Назар вздохнул и снова зашагал по комнате.
— Кроме того, тебе следует объяснить властям Канопуса свою точку зрения. Сказать, что ты считаешь вашу политику на этой планете неправильной.
Он сел на груду подушек, вытянул ноги, сцепил руки за головой и посмотрел на меня с улыбкой.
— Ты предлагаешь Канопусу спорить с Канопусом, — вздохнул Назар. — Что ж, почему бы и нет. Такого еще не бывало. Хотя… — Он засмеялся.
— Не вижу здесь ничего смешного, — парировала я. — У меня огромный опыт административной работы, и я знаю, как вести себя с подчиненными. Я всегда считала, что нужно постоянно прислушиваться к мнению персонала. Администрация, которая не покидает пределы родной планеты, не может быть в курсе происходящего на местах. В этом случае политика властей делается несбалансированной и негибкой. Мой опыт говорит о том, что в отсутствие оперативной связи между Главным управлением и чиновниками на местах редко удастся добиться поставленной цели.

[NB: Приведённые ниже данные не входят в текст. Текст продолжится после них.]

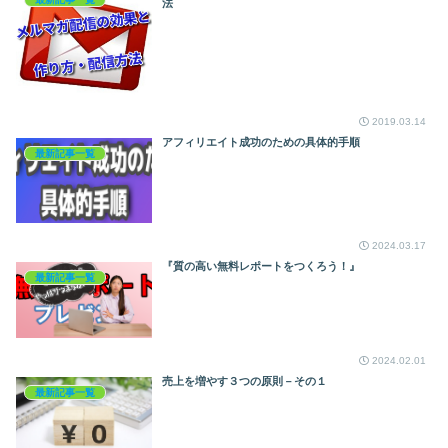
法
2019.03.14
アフィリエイト成功のための具体的手順
最新記事一覧
2024.03.17
『質の高い無料レポートをつくろう！』
最新記事一覧
2024.02.01
売上を増やす３つの原則－その１
最新記事一覧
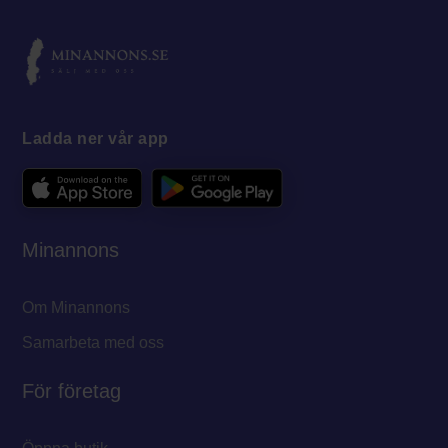
Ladda ner vår app
Minannons
Om Minannons
Samarbeta med oss
För företag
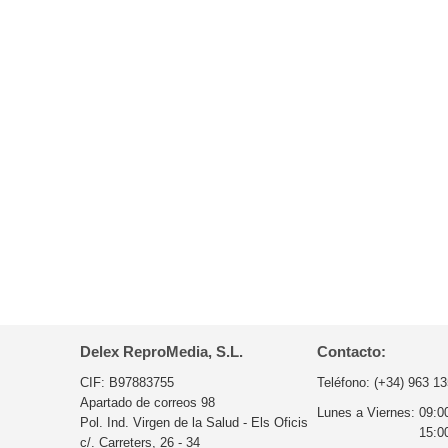
Delex ReproMedia, S.L.
Contacto:
CIF: B97883755
Teléfono:
(+34) 963 13
Apartado de correos 98
Lunes a Viernes:
09:0
Pol. Ind. Virgen de la Salud - Els Oficis
15:0
c/. Carreters, 26 - 34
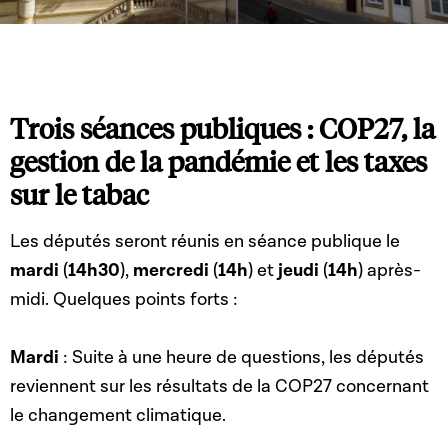
Trois séances publiques : COP27, la
gestion de la pandémie et les taxes
sur le tabac
Les députés seront réunis en séance publique le
mardi
(
14h30
),
mercredi
(
14h
) et
jeudi
(
14h
) après-
midi. Quelques points forts :
Mardi
: Suite à une heure de questions, les députés
reviennent sur les résultats de la COP27 concernant
le changement climatique.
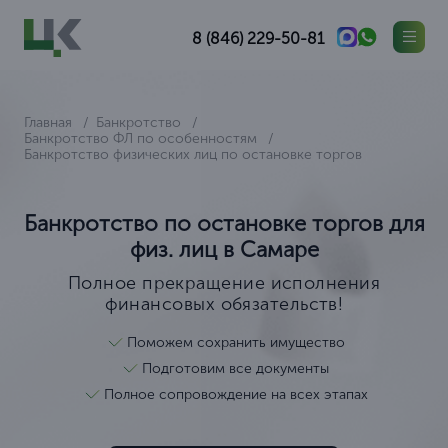
8 (846) 229-50-81
Главная
Банкротство
Банкротство ФЛ по особенностям
Банкротство физических лиц по остановке торгов
Банкротство по остановке торгов для
физ. лиц в Самаре
Полное прекращение исполнения
финансовых обязательств!
Поможем сохранить имущество
Подготовим все документы
Полное сопровождение на всех этапах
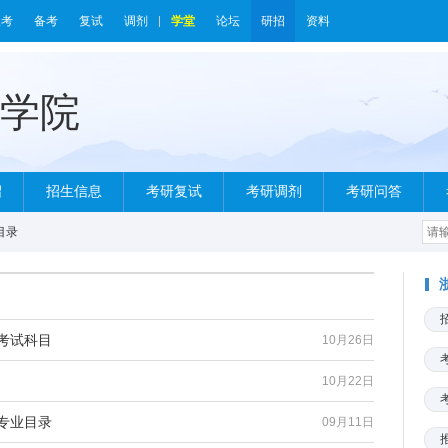
报考
备考
复试
调剂
学堂
论坛
研招
资料
绍
招生信息
考研复试
考研调剂
考研问答
目录
考试科目
10月26日
10月22日
专业目录
09月11日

Выслушав эту тираду, Назар расхохотался и смеялся так долго, что я разозлилась не на шутку. Мне было обидно не за себя, а за Сириус. Ведь он смеялся именно над ним.
— Отлично, — сказал он, — ты считаешь, что я должен подчиниться приказу и вернуться назад. Я должен сделать все, чтобы вернуть себе доброе имя, поскольку я запятнал его. Мне следует выступить против нынешней политики Канопуса… И сказать, что я делаю это по рекомендации Сириуса… — Он был готов снова расхохотаться, но, увидев мое лицо, осекся. — Извини, — пробормотал он. — Не обижайся. Но ты просто не понимаешь…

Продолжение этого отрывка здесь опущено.